The problem is that child is not being allocated before the iterated assignments of its cells to the value of NULL, and so you effectively write NULL (numerical value of 0) to an unexpected place in the memory. This is called an Overflow/Overrun. In your case the program overruns the address of where child resides, in a way that gets you zeroes all the way onto the content of int A[n].

The solution:

Use correct C++ to define child, like this:

std::vector<Nod*> child;

then, rewrite nowhere(int n) like this:

void nowhere(int n)
{
    parent=NULL;
    child.resize(n);
    for(int i=0; i<n; i++)
        child[i]=NULL;
}

BTW:

  1. You can forgo the entire looping in nowhere(int n) and this one liner does the resize() for you and fills the values like you wanted:

    child = std::vector<Nod*>(n, NULL);

  2. Nod* child[]; is quite likely not doing what you intended for it.
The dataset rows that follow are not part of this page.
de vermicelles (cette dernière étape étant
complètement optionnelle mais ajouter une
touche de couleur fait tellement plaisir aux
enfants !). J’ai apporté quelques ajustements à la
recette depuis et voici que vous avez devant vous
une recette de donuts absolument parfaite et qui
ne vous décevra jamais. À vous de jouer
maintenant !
The C++ syntax for C-style arrays of raw pointers would in this case be either:

    • Nod** child; if you're later allocating it dynamically like this child = new Nod*[n] (but don't forget to later free this memory with delete[] child)

    or

    • Nod* child[n]; if n is a constant expression -- which is not the case here anyways as you are receiving n as input.